WPF does not do primitive font-based scaling because it is ... well, primitive. You can see this in your own screenshots.
Here is your screenshot of "WinForms before changing the font." See how much space is between "sitting on the log". and the right edge of the form.
And here is your screenshot of "WinForms, after changing the font." Notice how much less you get after scaling.
If you had not left too much space, your label would have been cut off with a new font. And with some fonts, this will be cut off even if you leave all the extra space. This is what I mean when I say that scaling WinForms is "primitive." WinForms selects a single scale to apply to everything, and this scale is not selected with awareness of your content; it is based on average font statistics, which can and will fall apart after you start talking about specifics.
WPF doesn't bother you with something primitive. This gives you an amazingly powerful layout system where it would be trivial to create a window that scales perfectly.
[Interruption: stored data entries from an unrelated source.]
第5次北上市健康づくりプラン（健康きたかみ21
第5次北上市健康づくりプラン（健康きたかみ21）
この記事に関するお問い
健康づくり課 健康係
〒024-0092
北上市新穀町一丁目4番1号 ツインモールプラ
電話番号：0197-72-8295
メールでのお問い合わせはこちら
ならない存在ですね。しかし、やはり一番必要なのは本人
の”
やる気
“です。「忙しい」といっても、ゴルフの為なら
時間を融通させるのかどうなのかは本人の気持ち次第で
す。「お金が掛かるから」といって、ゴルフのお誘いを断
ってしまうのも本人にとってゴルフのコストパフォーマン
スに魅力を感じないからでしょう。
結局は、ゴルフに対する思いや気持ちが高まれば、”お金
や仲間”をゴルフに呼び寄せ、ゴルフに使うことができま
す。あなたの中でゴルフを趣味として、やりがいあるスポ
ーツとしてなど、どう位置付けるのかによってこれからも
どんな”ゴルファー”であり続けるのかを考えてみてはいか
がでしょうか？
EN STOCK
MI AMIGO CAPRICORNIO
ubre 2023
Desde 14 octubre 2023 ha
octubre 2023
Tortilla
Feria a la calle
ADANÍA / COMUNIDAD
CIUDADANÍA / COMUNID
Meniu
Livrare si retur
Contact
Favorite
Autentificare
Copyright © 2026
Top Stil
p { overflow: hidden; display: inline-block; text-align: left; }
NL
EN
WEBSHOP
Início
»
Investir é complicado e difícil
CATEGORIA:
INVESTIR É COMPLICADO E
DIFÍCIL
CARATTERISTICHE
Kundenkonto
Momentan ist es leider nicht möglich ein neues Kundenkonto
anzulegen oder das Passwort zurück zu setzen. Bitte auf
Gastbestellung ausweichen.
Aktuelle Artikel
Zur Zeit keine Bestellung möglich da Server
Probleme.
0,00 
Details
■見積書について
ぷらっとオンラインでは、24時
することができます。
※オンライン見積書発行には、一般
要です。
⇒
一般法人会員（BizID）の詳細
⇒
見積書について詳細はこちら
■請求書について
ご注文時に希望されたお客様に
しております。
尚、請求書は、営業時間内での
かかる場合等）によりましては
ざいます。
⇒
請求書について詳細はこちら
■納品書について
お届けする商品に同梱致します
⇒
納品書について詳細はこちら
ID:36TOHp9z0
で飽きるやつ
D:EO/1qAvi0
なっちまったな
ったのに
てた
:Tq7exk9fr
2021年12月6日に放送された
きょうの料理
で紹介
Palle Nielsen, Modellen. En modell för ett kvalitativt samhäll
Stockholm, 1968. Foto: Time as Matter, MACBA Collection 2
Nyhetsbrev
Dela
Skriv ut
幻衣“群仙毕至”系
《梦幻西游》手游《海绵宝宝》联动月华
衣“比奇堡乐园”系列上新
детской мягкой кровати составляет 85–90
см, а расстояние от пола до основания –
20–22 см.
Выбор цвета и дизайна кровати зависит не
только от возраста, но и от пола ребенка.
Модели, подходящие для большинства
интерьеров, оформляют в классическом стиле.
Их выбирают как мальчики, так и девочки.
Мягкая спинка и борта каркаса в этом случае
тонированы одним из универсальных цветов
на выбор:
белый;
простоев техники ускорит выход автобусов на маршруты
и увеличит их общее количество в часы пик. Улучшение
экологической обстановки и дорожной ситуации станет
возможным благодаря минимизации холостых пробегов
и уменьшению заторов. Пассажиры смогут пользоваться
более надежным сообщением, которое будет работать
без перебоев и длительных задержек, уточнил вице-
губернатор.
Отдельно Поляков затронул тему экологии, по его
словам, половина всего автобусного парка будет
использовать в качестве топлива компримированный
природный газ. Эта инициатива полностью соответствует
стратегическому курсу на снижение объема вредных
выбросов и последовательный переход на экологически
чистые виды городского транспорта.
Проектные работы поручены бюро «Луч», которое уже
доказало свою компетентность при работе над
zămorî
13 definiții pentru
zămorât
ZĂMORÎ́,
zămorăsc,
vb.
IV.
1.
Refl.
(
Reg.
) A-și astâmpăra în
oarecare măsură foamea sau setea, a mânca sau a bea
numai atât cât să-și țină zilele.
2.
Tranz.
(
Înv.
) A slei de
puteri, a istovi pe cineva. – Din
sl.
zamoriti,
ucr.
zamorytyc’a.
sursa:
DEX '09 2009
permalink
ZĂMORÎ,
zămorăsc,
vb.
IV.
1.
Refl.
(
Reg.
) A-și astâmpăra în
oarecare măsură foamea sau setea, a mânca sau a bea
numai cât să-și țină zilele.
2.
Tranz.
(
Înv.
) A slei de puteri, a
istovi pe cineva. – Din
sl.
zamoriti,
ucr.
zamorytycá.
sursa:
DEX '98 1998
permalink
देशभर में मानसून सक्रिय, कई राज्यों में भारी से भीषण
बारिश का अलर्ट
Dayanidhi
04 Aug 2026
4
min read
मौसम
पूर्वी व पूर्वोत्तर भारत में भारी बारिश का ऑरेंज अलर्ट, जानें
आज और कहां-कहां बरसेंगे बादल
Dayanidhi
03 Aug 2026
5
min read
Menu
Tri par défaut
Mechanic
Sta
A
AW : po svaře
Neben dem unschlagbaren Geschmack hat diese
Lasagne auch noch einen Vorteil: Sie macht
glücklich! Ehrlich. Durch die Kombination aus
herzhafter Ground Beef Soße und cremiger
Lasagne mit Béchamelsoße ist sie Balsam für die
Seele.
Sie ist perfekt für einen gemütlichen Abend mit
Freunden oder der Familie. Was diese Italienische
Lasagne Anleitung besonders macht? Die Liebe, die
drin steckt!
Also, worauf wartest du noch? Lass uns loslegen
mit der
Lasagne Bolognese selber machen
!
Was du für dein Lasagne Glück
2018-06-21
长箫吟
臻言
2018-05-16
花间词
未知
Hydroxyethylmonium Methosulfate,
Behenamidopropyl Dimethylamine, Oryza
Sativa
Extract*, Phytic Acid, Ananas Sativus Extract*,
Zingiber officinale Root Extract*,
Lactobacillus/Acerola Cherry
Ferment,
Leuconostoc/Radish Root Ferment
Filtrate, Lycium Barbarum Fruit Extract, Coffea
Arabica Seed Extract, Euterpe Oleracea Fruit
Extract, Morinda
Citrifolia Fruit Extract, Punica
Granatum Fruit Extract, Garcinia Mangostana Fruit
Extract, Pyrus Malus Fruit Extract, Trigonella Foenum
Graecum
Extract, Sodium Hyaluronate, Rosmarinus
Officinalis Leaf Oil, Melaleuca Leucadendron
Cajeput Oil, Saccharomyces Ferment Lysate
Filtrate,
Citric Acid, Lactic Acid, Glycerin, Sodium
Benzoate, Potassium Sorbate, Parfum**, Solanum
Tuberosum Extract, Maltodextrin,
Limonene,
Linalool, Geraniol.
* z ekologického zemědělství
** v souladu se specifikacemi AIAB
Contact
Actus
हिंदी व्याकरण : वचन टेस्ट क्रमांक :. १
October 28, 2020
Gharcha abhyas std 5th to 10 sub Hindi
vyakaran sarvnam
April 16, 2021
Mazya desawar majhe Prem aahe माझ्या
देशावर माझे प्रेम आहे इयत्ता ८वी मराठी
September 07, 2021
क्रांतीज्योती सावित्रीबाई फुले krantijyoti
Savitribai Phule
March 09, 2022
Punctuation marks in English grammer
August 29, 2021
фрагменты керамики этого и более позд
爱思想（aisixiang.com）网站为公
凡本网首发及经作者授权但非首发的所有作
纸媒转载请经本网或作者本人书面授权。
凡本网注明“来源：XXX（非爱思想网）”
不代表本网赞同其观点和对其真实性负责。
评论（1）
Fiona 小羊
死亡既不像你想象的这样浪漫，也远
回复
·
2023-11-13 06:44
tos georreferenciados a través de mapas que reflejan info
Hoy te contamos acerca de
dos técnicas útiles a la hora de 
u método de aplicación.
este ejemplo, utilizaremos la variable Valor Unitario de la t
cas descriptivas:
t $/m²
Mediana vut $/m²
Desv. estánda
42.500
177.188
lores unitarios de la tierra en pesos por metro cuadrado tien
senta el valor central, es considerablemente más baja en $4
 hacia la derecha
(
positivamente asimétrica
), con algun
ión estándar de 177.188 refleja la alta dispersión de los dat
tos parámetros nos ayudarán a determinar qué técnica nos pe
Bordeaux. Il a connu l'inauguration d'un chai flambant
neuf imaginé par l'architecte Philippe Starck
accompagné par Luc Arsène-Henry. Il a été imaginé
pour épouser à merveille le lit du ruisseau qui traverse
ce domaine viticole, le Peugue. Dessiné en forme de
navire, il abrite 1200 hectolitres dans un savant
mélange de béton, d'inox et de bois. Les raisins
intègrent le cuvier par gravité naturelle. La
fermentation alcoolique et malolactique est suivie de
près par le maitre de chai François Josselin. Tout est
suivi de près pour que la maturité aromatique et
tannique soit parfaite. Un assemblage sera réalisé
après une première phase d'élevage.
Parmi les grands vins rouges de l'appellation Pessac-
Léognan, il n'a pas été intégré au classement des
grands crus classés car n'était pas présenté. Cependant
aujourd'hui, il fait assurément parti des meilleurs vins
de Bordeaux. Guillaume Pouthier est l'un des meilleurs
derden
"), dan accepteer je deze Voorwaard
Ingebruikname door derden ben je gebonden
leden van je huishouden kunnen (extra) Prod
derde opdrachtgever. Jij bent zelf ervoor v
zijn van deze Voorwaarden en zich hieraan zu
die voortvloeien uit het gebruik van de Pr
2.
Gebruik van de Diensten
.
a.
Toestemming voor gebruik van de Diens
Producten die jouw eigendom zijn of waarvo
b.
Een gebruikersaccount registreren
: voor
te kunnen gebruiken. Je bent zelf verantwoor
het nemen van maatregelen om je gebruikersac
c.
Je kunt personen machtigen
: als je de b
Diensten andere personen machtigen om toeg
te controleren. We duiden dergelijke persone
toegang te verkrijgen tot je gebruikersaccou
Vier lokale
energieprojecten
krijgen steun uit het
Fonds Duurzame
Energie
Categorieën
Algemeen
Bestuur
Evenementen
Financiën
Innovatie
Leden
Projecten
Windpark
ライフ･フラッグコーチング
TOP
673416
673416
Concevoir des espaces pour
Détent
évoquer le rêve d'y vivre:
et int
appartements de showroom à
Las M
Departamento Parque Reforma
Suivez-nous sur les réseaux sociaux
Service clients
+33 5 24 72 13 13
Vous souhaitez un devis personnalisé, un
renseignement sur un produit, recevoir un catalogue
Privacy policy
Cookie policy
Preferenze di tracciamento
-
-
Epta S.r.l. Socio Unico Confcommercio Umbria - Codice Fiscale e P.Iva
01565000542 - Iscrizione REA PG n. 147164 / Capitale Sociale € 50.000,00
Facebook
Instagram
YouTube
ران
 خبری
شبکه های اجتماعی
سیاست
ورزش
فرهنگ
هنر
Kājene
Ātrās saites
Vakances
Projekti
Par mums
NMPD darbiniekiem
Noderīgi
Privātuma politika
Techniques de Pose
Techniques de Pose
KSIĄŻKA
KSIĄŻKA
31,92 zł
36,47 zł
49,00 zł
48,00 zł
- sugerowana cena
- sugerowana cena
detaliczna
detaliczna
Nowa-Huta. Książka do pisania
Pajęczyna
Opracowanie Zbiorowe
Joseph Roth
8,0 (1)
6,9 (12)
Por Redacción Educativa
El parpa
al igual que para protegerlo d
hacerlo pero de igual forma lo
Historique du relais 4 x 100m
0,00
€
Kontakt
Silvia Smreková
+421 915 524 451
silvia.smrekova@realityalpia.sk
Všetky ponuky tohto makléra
But instead, you choose to cripple this layout system using hard-coded sizes. Stop him.
Hard-coded sizes have two huge problems:
- They do not adapt to different fonts. You have already noticed this.
- They do not adapt to other content. (What happens when you want to make a German version of your application, and the German text does not fit your hard-coded button size?)
Hard-coded sizes simply do not adapt. For anything. You should have used them in WinForms because all WinForms were supported. But WPF gives you the right layout system, so you don't need (and shouldn't) use anything that's rude.
All you need is:
- A
Window
with SizeToContent="WidthAndHeight"
. Thus, the window will exactly match the size of the text and button, regardless of which font or language you use. - Since you have only two interface elements, and one on top of the other, you must put a
StackPanel
inside your Window
. - Inside the
StackPanel
you need:- A
Label
or TextBlock
to display text with text Content
( Label
) or Text
( TextBlock
); and - A
Button
with HorizontalAlignment="Right"
, and the text in Content
.
- Set <
Margin
to StackPanel
, TextBlock
and Button
to touch things to your liking.
What is it. Do not set any other properties on anything, especially not Width
or Height
.
Now, if you change the font, the window and button will still be the right size and will not cut your text. If you localize your application in another language, the window and button will exactly fit the size and will not cut your text. Stop struggling with WPF and it will give you great results.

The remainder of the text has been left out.